# My CNCs first bath.



## Pro4824 (Oct 17, 2015)

I "attempted" to mill a horse in a black granite tile. The Z was way off due to flex in the plastic tub but the horse test was just to confirm the machine could handle granite before going deeper into the rabbit hole. 🙂 
I've got a long way to go but you sure can't do that with a laser!! 😉

https://youtu.be/j00_463IIxc


----------



## RainMan 2.0 (May 6, 2014)

Wow , very cool !


----------



## difalkner (Jan 3, 2012)

What bit did you use, Joe? Sounds like your spindle is up pretty high, too. Did the water stay cool for the entire cut? Good job, btw!

David


----------



## old55 (Aug 11, 2013)

Nice.


----------



## sreilly (May 22, 2018)

I suspect that using a CNC system is a bit of a learning curve but you seem to have got it working well. Seeing and recognizing the issues as they happen goes a long way to getting the results you want/need. Looks like you're well on your way. Looks great to me Joe.


----------



## Pro4824 (Oct 17, 2015)

Thanks guys, until I get the kinks worked out, the granite milling is (for entertainment purposes only) 🙂

David, yep that's 24,000 rpm for the finishing pass with this bit.
Diamond 40 Degree PCD Cutter (3683) https://www.amazon.com/dp/B075BHLWBT/ref=cm_sw_r_cp_apa_i_TVKJCbWH3ZXAW

The roughing pass is 18,000 rpm with this bit.
Diamond Sintered Router Bits Straight Finger Burs for Granite Stone (C) https://www.amazon.com/dp/B07J1VYJJG/ref=cm_sw_r_cp_apa_i_VyLJCbKNBN4N4

Cutting submerged is my only option for now but from my research, everyone is using water cooling like this one so I'll be rigging it up soon. That way I can see what's going on instead of just looking at a tub of muddy water and wondering... 🙂

OriGlam Mist Coolant Lubrication Spray System https://www.amazon.com/dp/B071DXGGP4/ref=cm_sw_r_cp_apa_i_JeLJCbYHEHJJP

I saw a lot of feeds and speeds recommending 10-15 inches per minute so that's where I started but with the 6% stepover, that was gonna be about a 26 hour horse. 😞 and not worth doing. So I bumped everything way up to 12% stepover and 120 IPM
and finished the horse in 2.5 hrs. I think I can get it down to an hour without breaking anything but we'll see. 🙂


----------



## MEBCWD (Jan 14, 2012)

Joe looks good to me. Looks like you found reasonably priced bits to use and they did a good carve. The air-water cooling system you found looks like it would also help improve on the granite work. I think I would try to keep the stepover around 10% and mess with the other parameters to help keep a smooth 3D cut. You might also make a tray from plastic with a flat bottom to get rid of the flexing or make something to go into the tub that rests on the low portions and supports the work.

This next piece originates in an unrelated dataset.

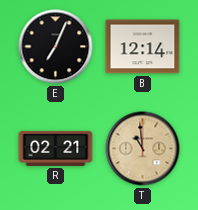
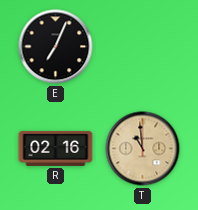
B: 12:14 -> none
R: 02:21 -> 02:16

Joe thanks for posting this. Looks like you will push the limits of your new machine and then some. I look forward to seeing how far you can *PUSH* those limits.


----------



## OCEdesigns (Jan 31, 2019)

Looks grate to me! Thanks for posting this up. It shows that the limits to these CNC machines are only in our heads! I'm sure this gives people (including myself) ideas on other projects!
And thanks for posting up the links to the bits used. that is a big help also!


----------



## Scottart (Jan 8, 2015)

OK, that is a crazy water bath idea. That is mine stretching. thanks for posting.


----------



## marecat3 (Nov 30, 2010)

very cool but how did you hold it down?


----------



## Pro4824 (Oct 17, 2015)

Thanks, I have concrete board on the bottom of the water tray to hold the granite in place and clamps on the outside to keep the tray from moving X and Y. The Z is all up to gravity. 🙂


----------